Decent premise, decent effects, unacceptable screenwriting
16 February 2020
Warning: Spoilers
The premise of this movie certainly seems intriguing, though the end result is less Twilight Zone than straight-up formula thriller.

Here's the problem: the filmmakers introduce us to a premise where the protagonist (we are assuming he's the protagonist, at least) seems to be suffering from living multiple lives, a new one each day, that he's starting to vaguely remember, with attendant horrifying imagery as each "life" ends. Fair enough. Intriguing. But as the reveal starts to unfold and we learn the nature of the protagonist and what he's supposed to be doing, the script seems to abandon any pretense at coherent world-building. To wit:

1) WHAT are the harvesters doing this to him, and what informs their choices of "lives"? That's never explained in any way that makes much sense. This is a very specific way of treating their wayward son, and the rationale behind it needs to be equally specific. It doesn't appear to be geared simply to punish -- they're trying to bring him back, which doesn't seem to follow logically from whatever pattern or plan they're using. The only ones that seemed to have any significance was the heroin addict life (the Exposition Man draws the connection to the addiction to pain and death) and the hospital one (they're torturing him and confining him.) And what exactly do they think it is about their process of torturing, terrifying, and murdering him regularly that will convince him they're his buddies and belongs with them?

2) HOW are they doing it? They're remaking the world. That's not a minor thing. It's clearly not just him because other unrelated people get involved, and, just as tellingly, they're apparently altering Jenny without realizing her importance until late in the movie. And how are they able to so thoroughly control and manipulate the guy, including wiping his memory?

3) WHY does the ability to "feed" on love (cheesy, but I'll give it a pass, even though the basic idea is a rather creepy metaphor for relationships) make our protagonist so powerful, and why does it allow him to straight-up murder other harvesters with minimal effort? Why can't they kill each other, since they can clearly affect each other quite thoroughly.
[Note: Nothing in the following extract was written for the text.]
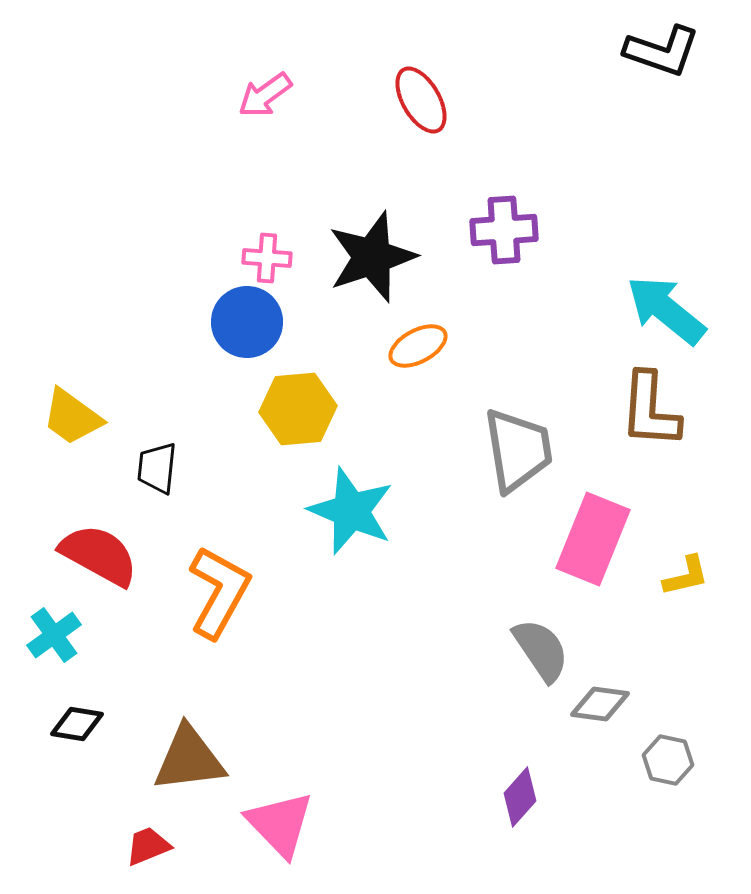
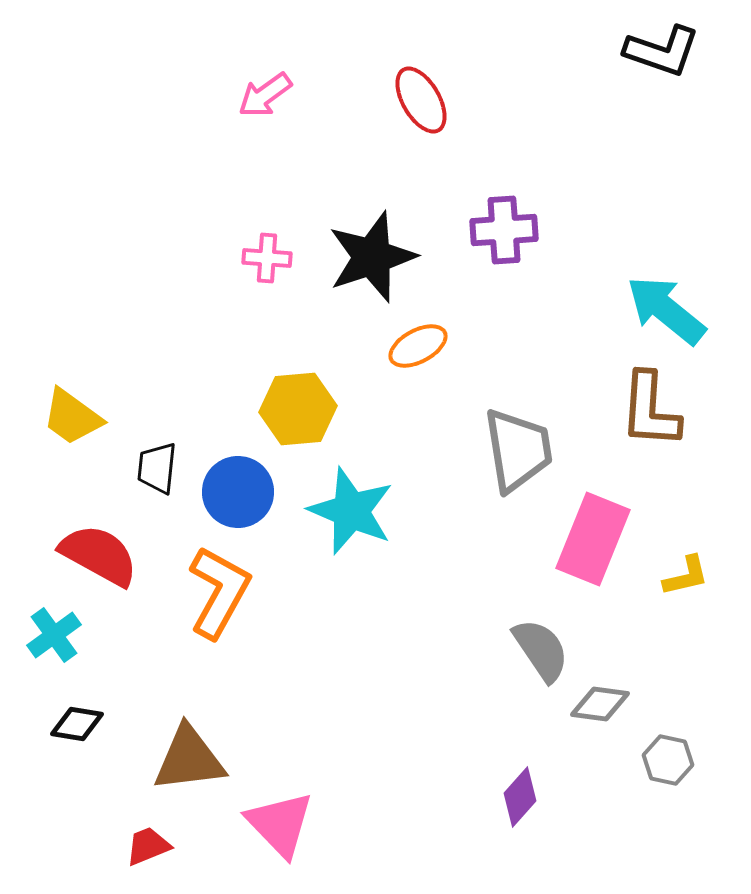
blue circle: moved 9 px left, 170 px down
4) What's the deal with giving new life? Because he can "harvest" love, he has magical healing abilities? He can inseminate a nice young lady like Jenny? He can now create new realities/lives? and why couldn't he do it before, since the others clearly could?

And so on. It's jut really lazy writing, creating a premise and hoping nobody looks too closely at it and starts asking questions about the execution.

But the effects weren't too bad, mostly. The shiny pleather guys were laughable though.